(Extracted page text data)
════════════════════
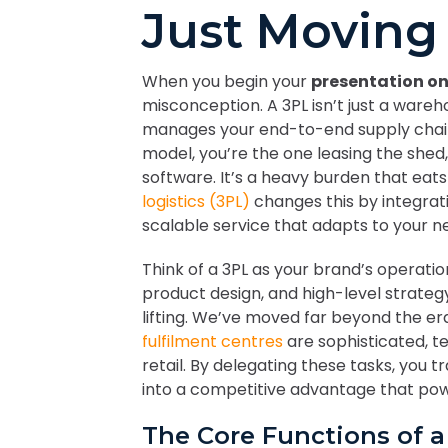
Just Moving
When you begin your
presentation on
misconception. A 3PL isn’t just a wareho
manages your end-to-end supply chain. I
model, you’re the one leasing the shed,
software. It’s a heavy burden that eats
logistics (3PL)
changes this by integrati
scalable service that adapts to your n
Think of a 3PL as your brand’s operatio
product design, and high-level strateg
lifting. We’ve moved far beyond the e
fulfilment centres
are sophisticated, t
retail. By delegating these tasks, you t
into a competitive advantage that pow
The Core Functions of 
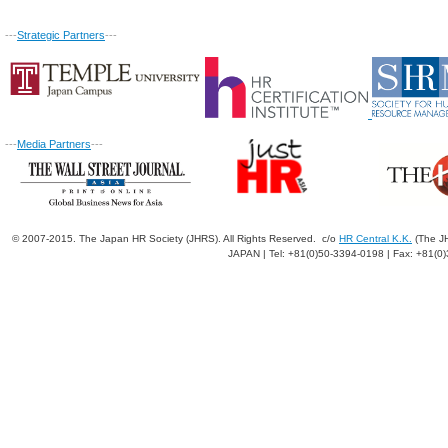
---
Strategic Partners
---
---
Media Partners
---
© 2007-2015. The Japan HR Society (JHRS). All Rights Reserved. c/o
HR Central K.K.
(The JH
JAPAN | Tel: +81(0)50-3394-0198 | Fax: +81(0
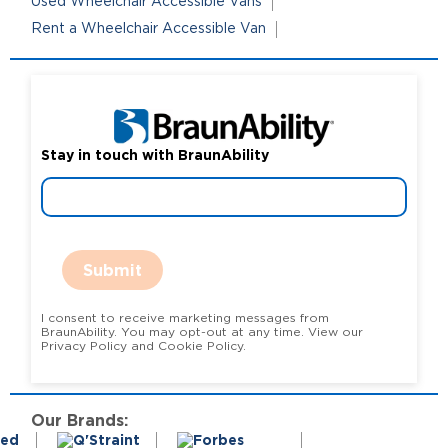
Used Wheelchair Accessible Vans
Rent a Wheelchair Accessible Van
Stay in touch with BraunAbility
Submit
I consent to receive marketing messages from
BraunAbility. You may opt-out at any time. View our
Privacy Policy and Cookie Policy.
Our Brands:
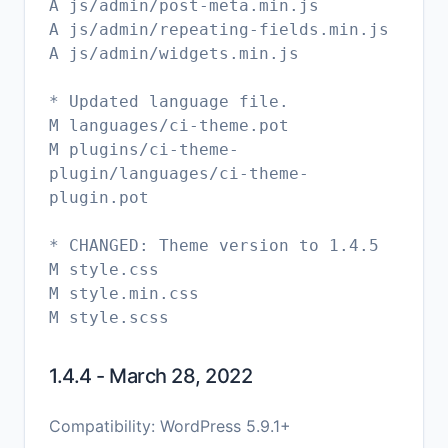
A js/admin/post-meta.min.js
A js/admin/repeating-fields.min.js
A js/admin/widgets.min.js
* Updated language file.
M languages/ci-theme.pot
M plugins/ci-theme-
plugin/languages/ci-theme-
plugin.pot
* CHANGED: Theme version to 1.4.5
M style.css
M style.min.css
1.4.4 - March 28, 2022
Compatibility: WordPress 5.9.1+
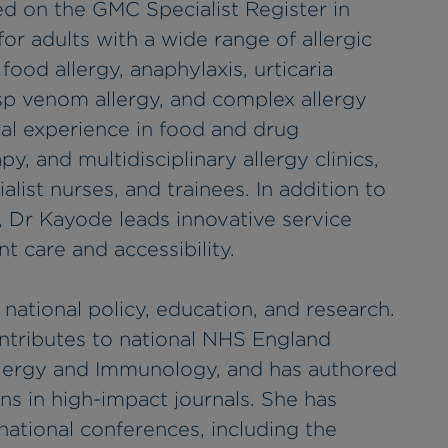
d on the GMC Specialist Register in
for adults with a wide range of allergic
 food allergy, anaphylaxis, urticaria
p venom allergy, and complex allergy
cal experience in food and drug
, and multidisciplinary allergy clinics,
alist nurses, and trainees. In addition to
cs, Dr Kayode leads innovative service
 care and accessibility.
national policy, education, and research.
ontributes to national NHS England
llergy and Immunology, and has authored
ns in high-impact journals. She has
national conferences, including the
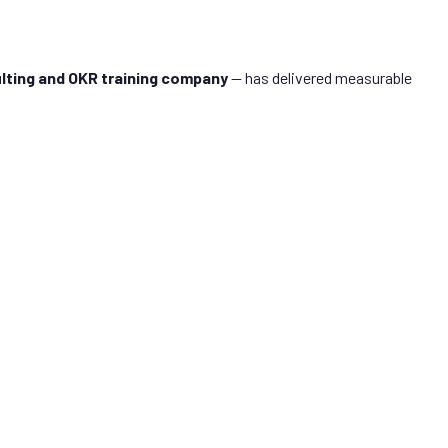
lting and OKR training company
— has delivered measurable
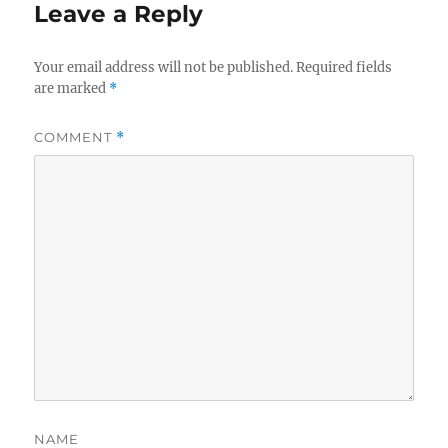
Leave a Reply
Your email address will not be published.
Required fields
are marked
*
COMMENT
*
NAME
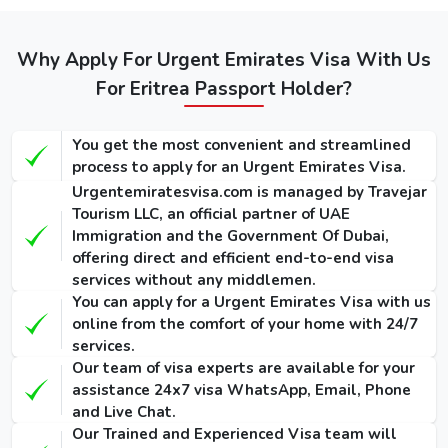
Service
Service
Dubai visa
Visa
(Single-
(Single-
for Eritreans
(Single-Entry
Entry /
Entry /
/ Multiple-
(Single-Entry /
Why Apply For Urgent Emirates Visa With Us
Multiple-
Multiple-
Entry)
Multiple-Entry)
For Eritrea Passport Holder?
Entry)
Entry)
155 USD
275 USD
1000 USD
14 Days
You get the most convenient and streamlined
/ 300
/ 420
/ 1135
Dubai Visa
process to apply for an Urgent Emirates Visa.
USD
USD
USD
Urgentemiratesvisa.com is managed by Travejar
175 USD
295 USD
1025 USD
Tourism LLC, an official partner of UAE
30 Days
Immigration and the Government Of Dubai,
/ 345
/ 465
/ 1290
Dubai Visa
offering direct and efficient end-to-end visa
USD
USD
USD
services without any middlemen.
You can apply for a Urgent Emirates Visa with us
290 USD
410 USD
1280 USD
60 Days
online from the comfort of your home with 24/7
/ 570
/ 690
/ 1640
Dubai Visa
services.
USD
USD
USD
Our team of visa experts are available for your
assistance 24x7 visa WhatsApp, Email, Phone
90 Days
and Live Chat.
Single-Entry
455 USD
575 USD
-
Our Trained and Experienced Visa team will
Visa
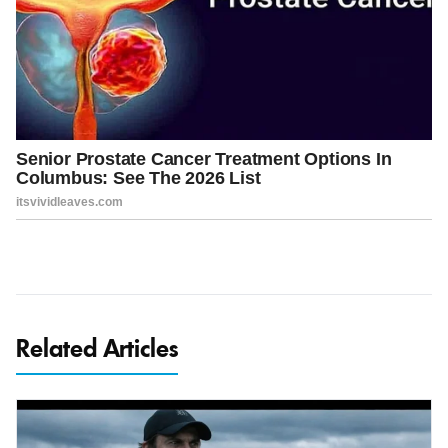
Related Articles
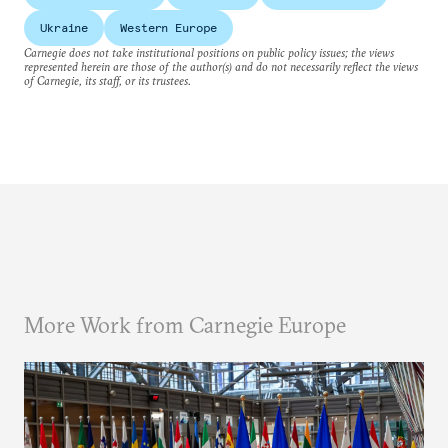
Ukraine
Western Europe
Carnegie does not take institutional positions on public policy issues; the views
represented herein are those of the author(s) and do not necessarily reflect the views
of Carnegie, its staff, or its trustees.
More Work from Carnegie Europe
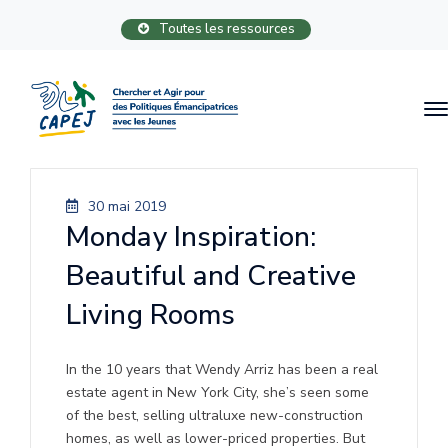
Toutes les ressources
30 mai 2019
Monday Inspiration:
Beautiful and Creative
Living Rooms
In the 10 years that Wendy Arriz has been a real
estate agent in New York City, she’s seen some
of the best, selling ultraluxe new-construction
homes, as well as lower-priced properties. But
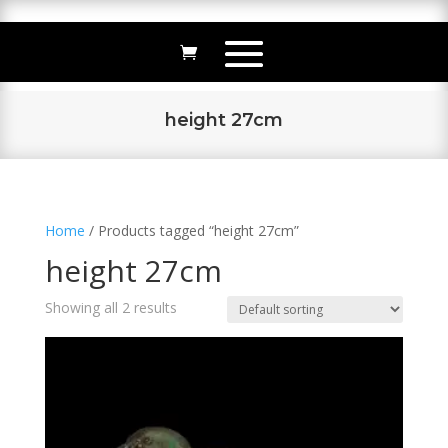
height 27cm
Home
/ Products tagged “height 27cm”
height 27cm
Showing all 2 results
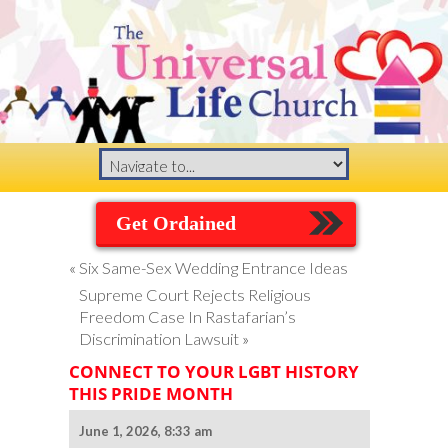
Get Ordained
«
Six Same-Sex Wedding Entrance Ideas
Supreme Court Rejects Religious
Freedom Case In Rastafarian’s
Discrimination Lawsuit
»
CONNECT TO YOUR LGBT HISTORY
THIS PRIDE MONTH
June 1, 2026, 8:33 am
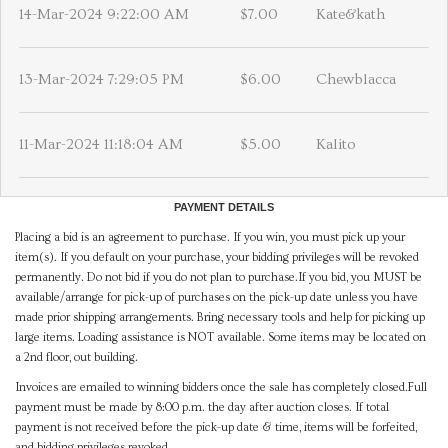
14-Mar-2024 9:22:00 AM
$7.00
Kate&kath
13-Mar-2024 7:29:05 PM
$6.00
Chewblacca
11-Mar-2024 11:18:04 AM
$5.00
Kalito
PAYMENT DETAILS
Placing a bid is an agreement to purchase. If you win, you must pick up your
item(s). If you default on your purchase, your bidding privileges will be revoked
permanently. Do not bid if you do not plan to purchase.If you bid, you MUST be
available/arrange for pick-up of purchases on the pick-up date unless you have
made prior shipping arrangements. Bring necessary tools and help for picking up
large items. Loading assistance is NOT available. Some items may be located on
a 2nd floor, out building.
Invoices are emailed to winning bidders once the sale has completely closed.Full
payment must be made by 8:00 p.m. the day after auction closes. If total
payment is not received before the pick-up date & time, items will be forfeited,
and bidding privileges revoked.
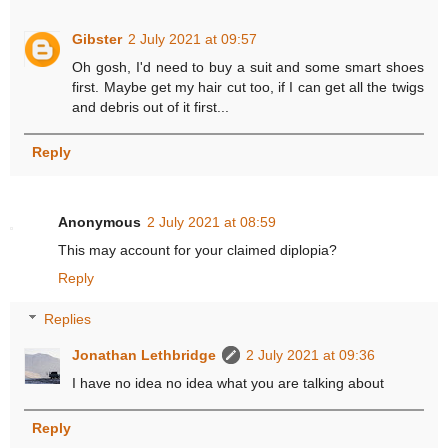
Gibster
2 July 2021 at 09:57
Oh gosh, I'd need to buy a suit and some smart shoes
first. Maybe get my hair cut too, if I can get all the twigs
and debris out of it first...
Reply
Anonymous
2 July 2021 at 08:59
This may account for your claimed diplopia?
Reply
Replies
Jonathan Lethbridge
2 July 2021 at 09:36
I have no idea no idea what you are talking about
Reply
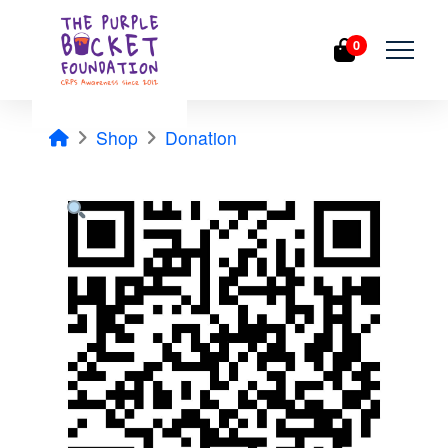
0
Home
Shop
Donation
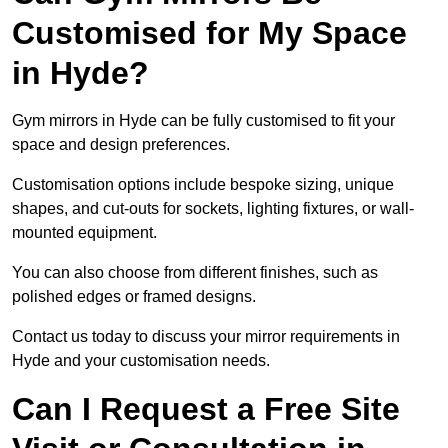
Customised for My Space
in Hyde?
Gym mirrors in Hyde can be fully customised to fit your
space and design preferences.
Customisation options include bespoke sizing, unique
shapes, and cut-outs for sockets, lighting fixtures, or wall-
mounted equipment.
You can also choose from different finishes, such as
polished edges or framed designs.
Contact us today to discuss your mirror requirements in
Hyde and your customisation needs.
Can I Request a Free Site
════════════════════
Could you restate, word for word, the lines above from the one with "Placing a bid" to the one with "permanently. Do not", both included?

RESULT BELOW >>
Placing a bid is an agreement to purchase. If you win, you must pick up your
item(s). If you default on your purchase, your bidding privileges will be revoked
permanently. Do not bid if you do not plan to purchase.If you bid, you MUST be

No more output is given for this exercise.